[Page-level text extractions]
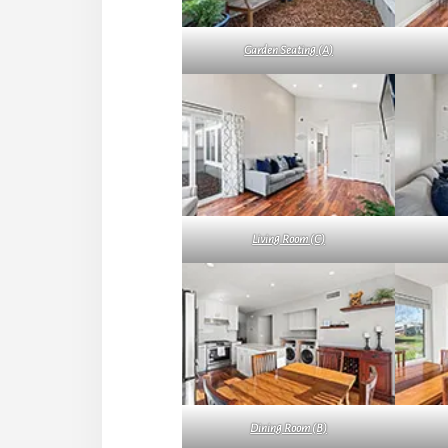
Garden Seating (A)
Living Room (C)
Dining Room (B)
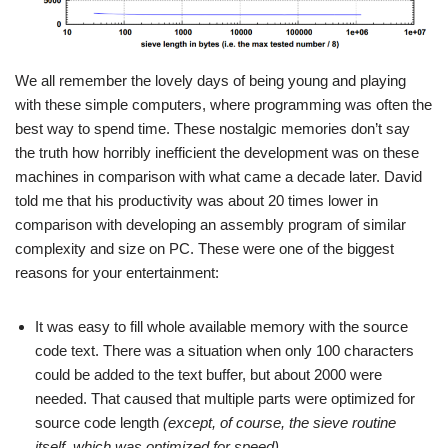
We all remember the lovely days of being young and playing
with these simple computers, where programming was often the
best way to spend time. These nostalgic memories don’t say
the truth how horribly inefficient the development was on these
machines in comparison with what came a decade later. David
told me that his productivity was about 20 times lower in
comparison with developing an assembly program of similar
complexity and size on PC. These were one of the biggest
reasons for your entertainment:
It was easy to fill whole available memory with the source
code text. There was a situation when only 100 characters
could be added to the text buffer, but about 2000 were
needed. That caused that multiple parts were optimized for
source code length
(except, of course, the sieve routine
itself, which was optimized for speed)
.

...

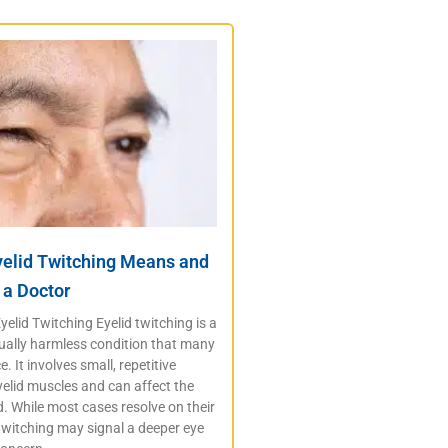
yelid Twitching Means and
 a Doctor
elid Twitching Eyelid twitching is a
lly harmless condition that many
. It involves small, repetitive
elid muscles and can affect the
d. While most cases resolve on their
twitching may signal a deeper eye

--

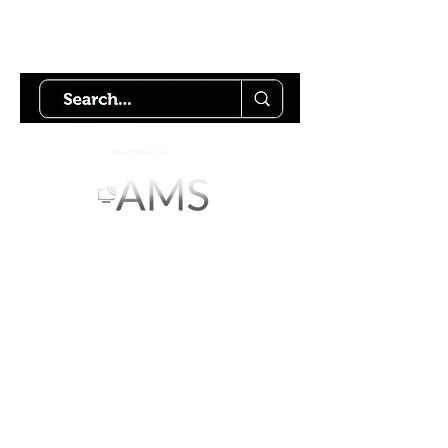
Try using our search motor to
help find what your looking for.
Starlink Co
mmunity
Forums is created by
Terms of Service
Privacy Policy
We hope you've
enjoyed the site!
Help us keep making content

Problem description: Could you set down, word for word, only the lines above from the line with "involves small, repetitive" to the line with "twitching may signal a deeper eye", including both?

Output for this task:
. It involves small, repetitive
elid muscles and can affect the
d. While most cases resolve on their
twitching may signal a deeper eye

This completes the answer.